Since we've provided some filenames as arguments, wc reads from them instead of from standard input.

And since we've used > to redirect output to a file, the shell connects the process's standard output to that file.

Here's what happens when we run wc -l *.pdb | sort instead. The shell creates two processes, one for each component of the pipe, so that wc and sort run simultaneously. The standard output of wc is fed directly to the standard input of sort; since there's no redirection with >, sort's output goes to the screen.

And if we run wc -l *.pdb | sort | head -1, we get the three processes shown here, with data flowing from the files, through wc to sort, and from sort through head to the screen.

This programming model is called pipes and filters.

A filter is a program that transforms a stream of input into a stream of ouptut. Almost all of the standard Unix tools can work this way: unless told to do otherwise, they read from stdin, do something to what they've read, and write to stdout.

A pipe is just a connection between two filters. Behind the scenes, the computer may do some clever things to move data around, but from the user's point of view, all a pipe does is move bytes from one process to another.

The key is that any program that reads lines of text from standard input, and writes lines of text to standard output, can work with every other program that behaves this way as well.

You and and should write your programs this way, so that you and other people can put those programs into pipes to multiply their power.

To summarize, we now have a bunch of commands for moving around the file system…

…and three for working with text: wc to count things, sort to sort them, and head to select lines from the front of a file.

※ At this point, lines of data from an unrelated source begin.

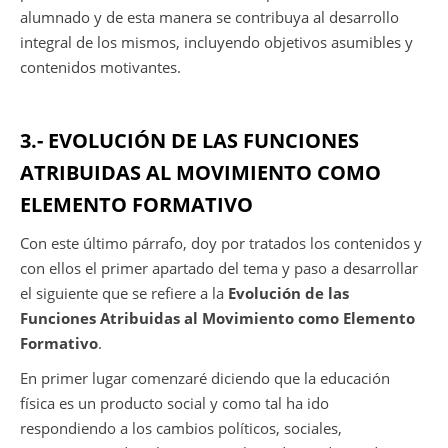
alumnado y de esta manera se contribuya al desarrollo
integral de los mismos, incluyendo objetivos asumibles y
contenidos motivantes.
3.- EVOLUCIÓN DE LAS FUNCIONES
ATRIBUIDAS AL MOVIMIENTO COMO
ELEMENTO FORMATIVO
Con este último párrafo, doy por tratados los contenidos y
con ellos el primer apartado del tema y paso a desarrollar
el siguiente que se refiere a la
Evolución de las
Funciones Atribuidas al Movimiento como Elemento
Formativo
.
En primer lugar comenzaré diciendo que la educación
física es un producto social y como tal ha ido
respondiendo a los cambios políticos, sociales,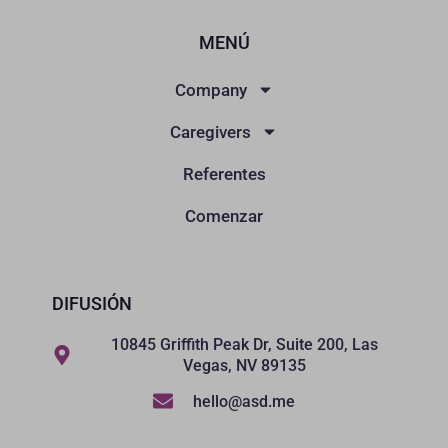
MENÚ
Company
Caregivers
Referentes
Comenzar
DIFUSIÓN
10845 Griffith Peak Dr, Suite 200, Las
Vegas, NV 89135
hello@asd.me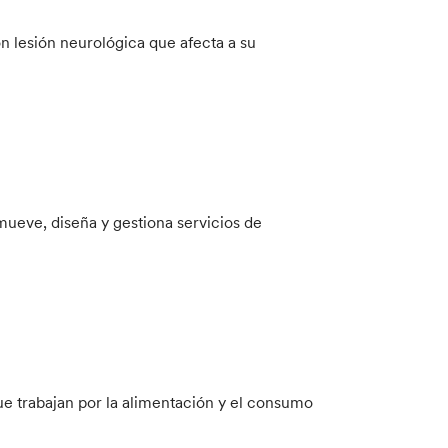
on lesión neurológica que afecta a su
mueve, diseña y gestiona servicios de
ue trabajan por la alimentación y el consumo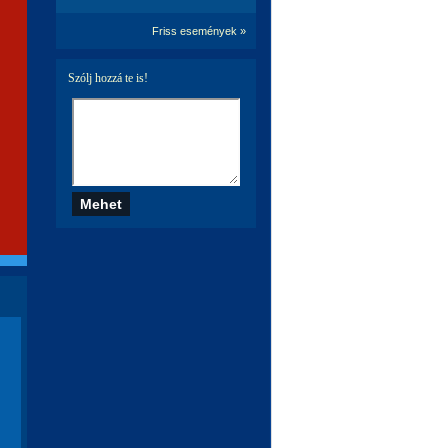
Friss események »
Szólj hozzá te is!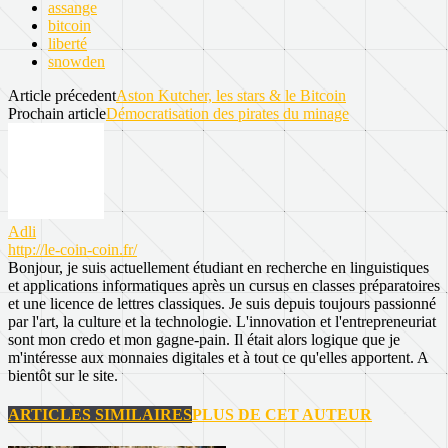
assange
bitcoin
liberté
snowden
Article précedent
Aston Kutcher, les stars & le Bitcoin
Prochain article
Démocratisation des pirates du minage
Adli
http://le-coin-coin.fr/
Bonjour, je suis actuellement étudiant en recherche en linguistiques
et applications informatiques après un cursus en classes préparatoires
et une licence de lettres classiques. Je suis depuis toujours passionné
par l'art, la culture et la technologie. L'innovation et l'entrepreneuriat
sont mon credo et mon gagne-pain. Il était alors logique que je
m'intéresse aux monnaies digitales et à tout ce qu'elles apportent. A
bientôt sur le site.
ARTICLES SIMILAIRES
PLUS DE CET AUTEUR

After this episode is over, please go and explore a few other simple text processing commands, such as tail, split, cut, and uniq. Remember, each tool you learn multiplies the power of the tools you already know.

We've also met three more special characters: the pattern-matching wildcard *, redirection with >, and most important of all, the pipe |, which allows us to connect processes together.

Again, once this episode is over, please take a moment to find out what two other characters do: <, which redirect input, and ?, a wildcard that matches a single character instead of any number.

In our next episode, we'll have a look at how Unix controls who can do what to files and directories.